Personal information
- Date of birth: 4 June 1929
- Place of birth: Essen, Germany
- Date of death: 21 March 2018 (aged 88)
- Place of death: Amsterdam, Netherlands

Youth career
- c. 1941– ?: Ajax Youth Academy

Senior career*
- Years: Team / Apps / (Gls)
- 1948–1954: AFC Ajax / 34 / (6)

= Rolf Leeser =

German-born Dutch footballer

Rolf Leeser (4 June 1929 – 21 March 2018) was a German-born footballer who played for Ajax in the Netherlands from 1948 to 1954.

==Biography==
Leeser, born in Essen on 4 June 1929, was of Jewish descent.

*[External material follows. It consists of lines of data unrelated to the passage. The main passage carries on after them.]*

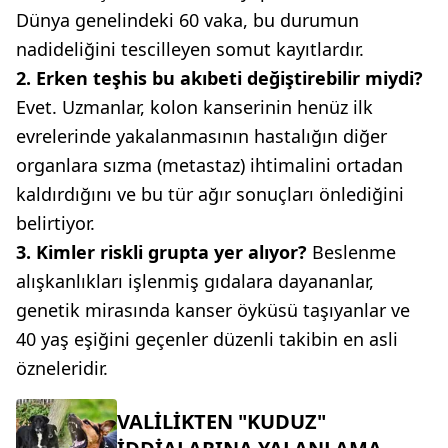
Dünya genelindeki 60 vaka, bu durumun
nadideliğini tescilleyen somut kayıtlardır.
2. Erken teşhis bu akıbeti değiştirebilir miydi?
Evet. Uzmanlar, kolon kanserinin henüz ilk
evrelerinde yakalanmasının hastalığın diğer
organlara sızma (metastaz) ihtimalini ortadan
kaldırdığını ve bu tür ağır sonuçları önlediğini
belirtiyor.
3. Kimler riskli grupta yer alıyor?
Beslenme
alışkanlıkları işlenmiş gıdalara dayananlar,
genetik mirasında kanser öyküsü taşıyanlar ve
40 yaş eşiğini geçenler düzenli takibin en asli
özneleridir.
VALİLİKTEN "KUDUZ"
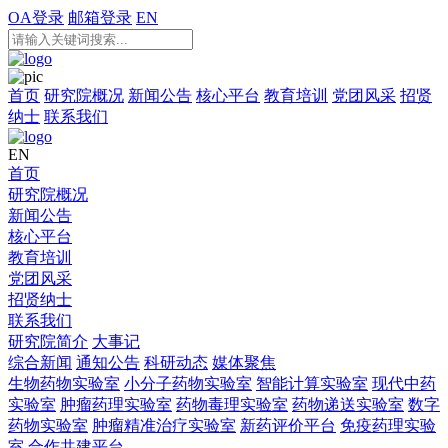
OA登录
邮箱登录
EN
首页
研究院概况
新闻公告
核心平台
教育培训
党团风采
招贤
纳士
联系我们
EN
首页
研究院概况
新闻公告
核心平台
教育培训
党团风采
招贤纳士
联系我们
研究院简介
大事记
综合新闻
通知公告
科研动态
媒体聚焦
生物药物实验室
小分子药物实验室
智能计算实验室
现代中药
实验室
肿瘤药理实验室
药物毒理实验室
药物递送实验室
数字
药物实验室
肿瘤精准治疗实验室
新药评价平台
免疫药理实验
室
合作共建平台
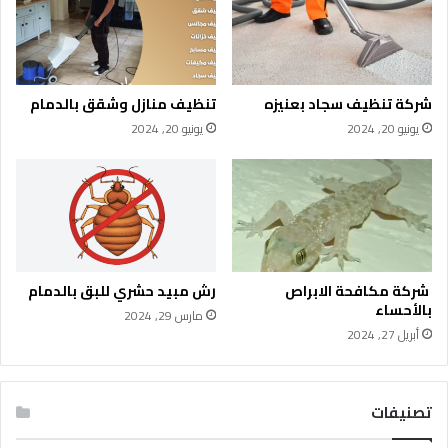
شركة تنظيف سجاد بعنيزه
تنظيف منازل وشقق بالدمام
يونيو 20, 2024
يونيو 20, 2024
شركة مكافحة الابراص
رش مبيد حشري للبق بالدمام
بالأحساء
مارس 29, 2024
أبريل 27, 2024
تصنيفات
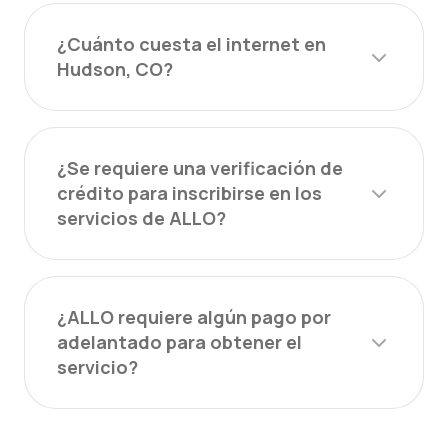
¿Cuánto cuesta el internet en
Hudson, CO?
¿Se requiere una verificación de
crédito para inscribirse en los
servicios de ALLO?
¿ALLO requiere algún pago por
adelantado para obtener el
servicio?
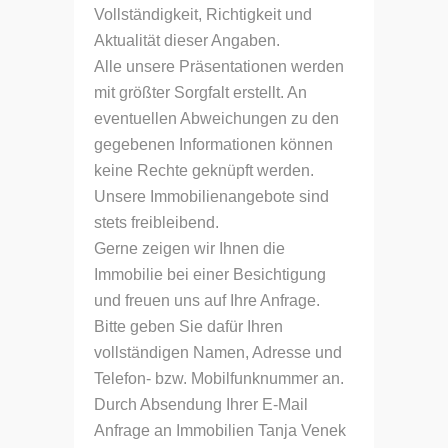
Vollständigkeit, Richtigkeit und
Aktualität dieser Angaben.
Alle unsere Präsentationen werden
mit größter Sorgfalt erstellt. An
eventuellen Abweichungen zu den
gegebenen Informationen können
keine Rechte geknüpft werden.
Unsere Immobilienangebote sind
stets freibleibend.
Gerne zeigen wir Ihnen die
Immobilie bei einer Besichtigung
und freuen uns auf Ihre Anfrage.
Bitte geben Sie dafür Ihren
vollständigen Namen, Adresse und
Telefon- bzw. Mobilfunknummer an.
Durch Absendung Ihrer E-Mail
Anfrage an Immobilien Tanja Venek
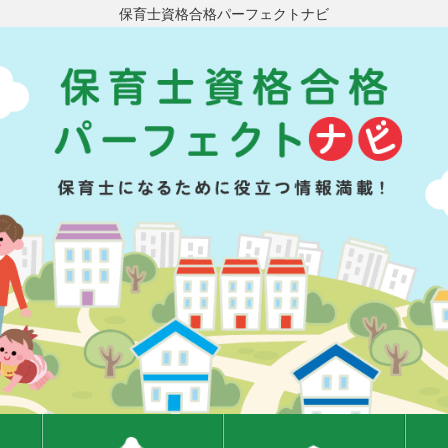
保育士資格合格パーフェクトナビ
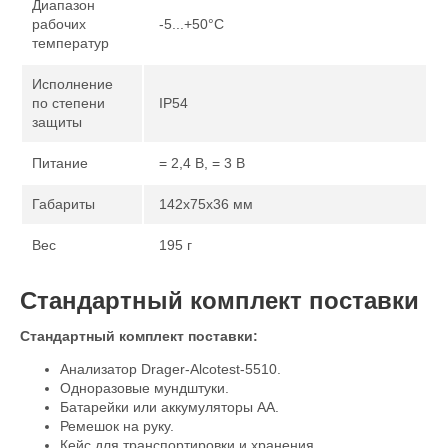
Диапазон
рабочих
-5...+50°С
температур
Исполнение
по степени
IP54
защиты
Питание
= 2,4 В, = 3 В
Габариты
142х75x36 мм
Вес
195 г
Стандартный комплект поставки
Стандартный комплект поставки:
Анализатор Drager-Alcotest-5510.
Одноразовые мундштуки.
Батарейки или аккумуляторы АА.
Ремешок на руку.
Кейс для транспортировки и хранения.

He joined the Ajax youth academy at the age of 12, and made his first professional appearance for the club on 19 September 1948. Leeser became a regular during the 1951–52 season, and continued to play until April 1954, scoring six goals in 34 total appearances for the club over the course of his career.

Outside of football, Leeser was a fashion designer. He founded Leeser B.V., a women's fashion chain, and contributed to the redesign of the Ajax logo, which has been in use since 1990. He died on 21 March 2018, aged 88. Lesser was married to jurist Anita B. Leeser-Gassan.